Он галантно раскланялся и перецеловал женщинам руки.
Среди провожающих не было леди Джонсон и леди Перри. Накануне они обе оказались в постели принца и теперь едва дышали, поскольку тот оказался неутомимым любовником. Позже он любезно пригласил их в Лондон. Они обещали приехать… со временем. Только в полдень за дамами прибыл экипаж, чтобы отвезти домой. Сестры поблагодарили герцога и герцогиню за то, что те вспомнили о них, затевая охоту, и благополучно отбыли. Они оказались последними из гостей, потому что остальные уехали сразу же после принца, пообещав вернуться в конце месяца к первому балу Аллегры.
Осень окончательно вступила в свои права. Деревья надели роскошные наряды, сады и холмы переливались желтыми, оранжевыми и красными красками. Герцог пришел в восторг, узнав, что четыре его кобылы весной должны ожеребиться. И хотя он мечтал увезти Аллегру в какое-нибудь романтическое местечко, но сейчас радовался, что к этому времени будет дома. Французский генерал Наполеон шел по Италии победным маршем, и герцог понимал, что им вряд ли удастся повидать Венецию в будущем году. Однако он все же решил поехать на сезон в Лондон, чтобы Аллегра смогла насладиться своим положением жены герцога. В провинции было чересчур тоскливо и уныло. Стоило, пожалуй, провести зиму в столице.
Аллегра заранее решила, что ее осенний бал должен произвести фурор. Она затевала маскарад, на который пригласила все знатные семьи в округе. Никто не отказался от приглашения: слишком многие стремились своими глазами увидеть новую герцогиню не слишком знатного происхождения, но с тугими карманами. Поскольку Хантерз-Лейр был не слишком просторным, многие собирались остановиться у живших неподалеку друзей и родственников. Открытие бала назначили на десять вечера. В полночь все снимут маски, и гости смогут подкрепиться в буфете, а потом снова танцы и игра в карты до рассвета, когда оставшимся предложат завтрак.
— Мне не нравятся костюмы, — заявил жене Хантер.
— Но из тебя выйдет великолепный Цезарь, — мило улыбнулась Аллегра.
— А кем будешь ты? Женой Цезаря? — процедил он.
— Клеопатрой. Любовницы куда интереснее жен, по крайней мере мне так говорили, — хихикнула она.
— Клеопатрой?! Клеопатра была…
—..царицей, — докончила Аллегра.
— Не позволю, чтобы моя жена выставляла себя напоказ полуголой! — твердо заявил герцог. — Сюда приедет все чертово графство, а имени герцогини Седжуик никогда не касались сплетни.
— Как обидно, что все твои предки по женской линии были так скучны, — сухо отпарировала Аллегра. — И прошу не указывать, что мне носить, сэр! С каких это пор вы разбираетесь в моде?
— Аллегра! — завопил он. — Ты моя жена и будешь слушаться, дьявол меня возьми!

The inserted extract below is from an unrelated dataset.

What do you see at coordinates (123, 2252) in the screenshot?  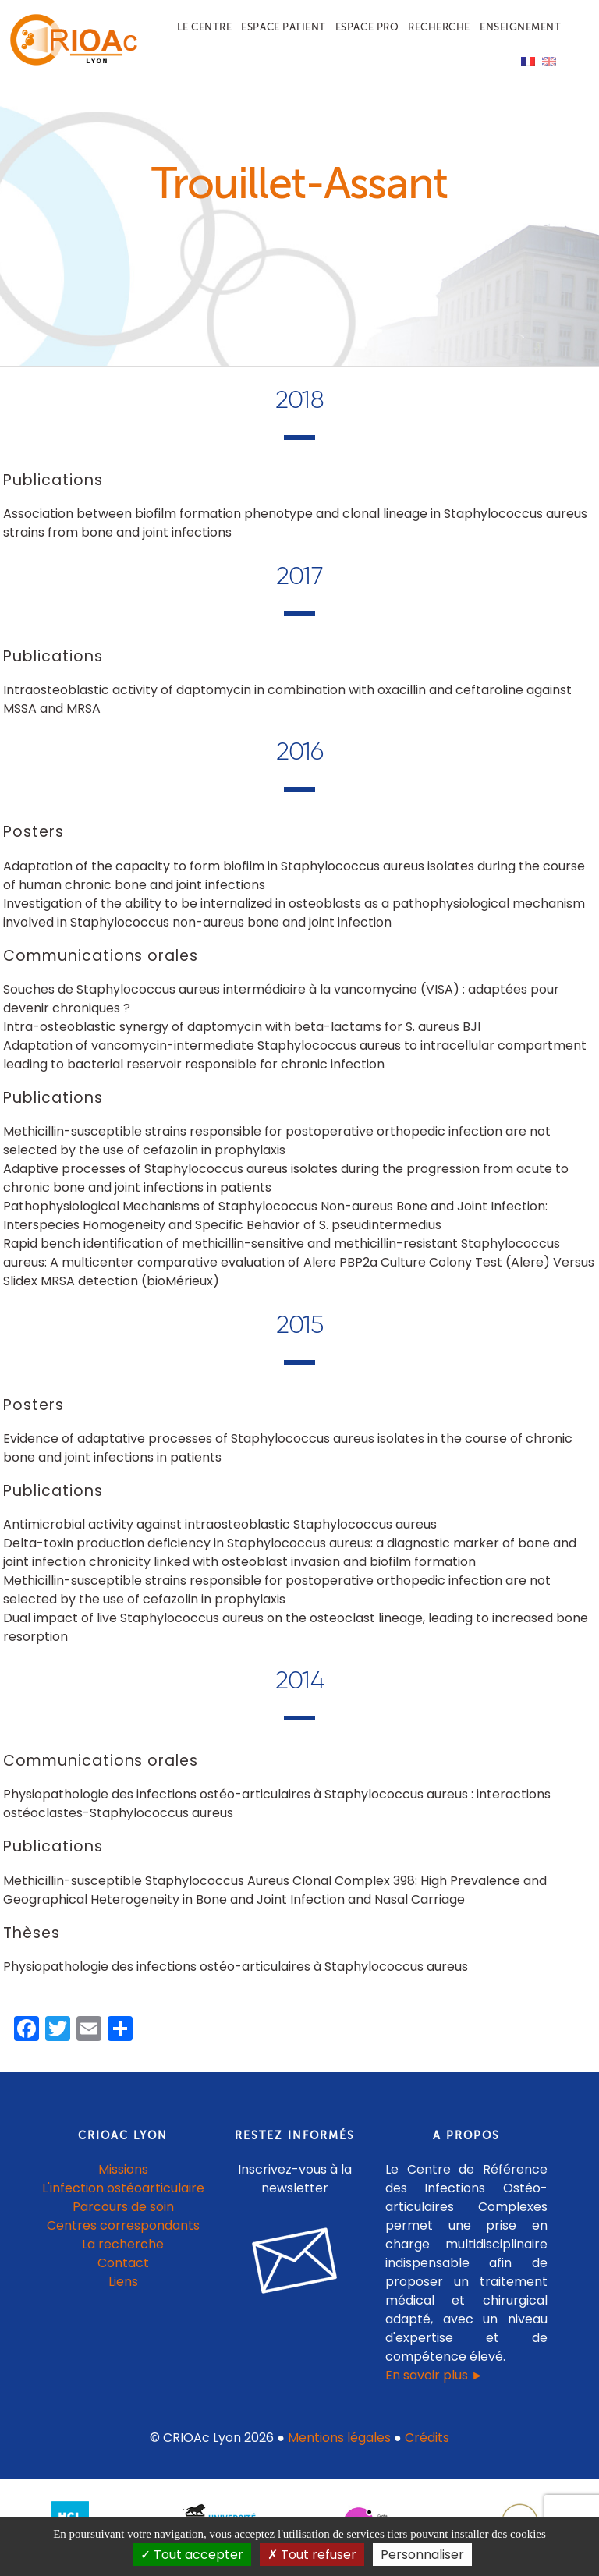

— Да как вы смеете предполагать, будто я настолько глупа и легкомысленна, чтобы выставлять себя напоказ перед всем графством… как это вы выразились… полуголой? Я сшила себе богатый элегантный костюм, который никто не посчитает неприличным или безвкусным! — воскликнула она в ответ. — О, ты невыносим!
— А ты самая невозможная женщина на свете! — отпарировал герцог, прежде чем схватить жену в объятия и поцеловать.
— О нет, тебе не удастся так легко меня умаслить! — вскрикнула Аллегра, стуча кулачками в его грудь.
— Еще как удастся, — усмехнулся он и снова стал целовать, пока ее колени не подогнулись. О, как она злилась на свою неуместную слабость, лишавшую ее воли к сопротивлению! Но что она могла поделать?
— Прекрати, прекрати! — отчаянно взмолилась она.
— Почему? — спросил он.
— Потому что у меня мысли путаются, когда ты меня целуешь! Будь ты проклят!
— Боже, теперь ты взяла привычку ругаться! — хмыкнул он, разжимая руки. — Мадам, вы совсем не та воспитанная мисс, на которой я женился! Превратились в испорченную особу, которая сыплет ругательствами и восхитительно распутна в постели. Но мне почему-то это нравится… пока на публике ты величественна и холодна, как подобает герцогине Седжуик.
— Пропади пропадом герцогиня Седжуик! — пробормотала Аллегра. Но Куинт прав. С ней что-то происходит. Она наслаждается его ласками в постели с каждым разом все больше… Он редко оставляет ее одну по ночам и не скрывает своей страсти, и она неизменно поражается тому, как легко ему удается пробудить в ней вожделение. Но разве это любовь?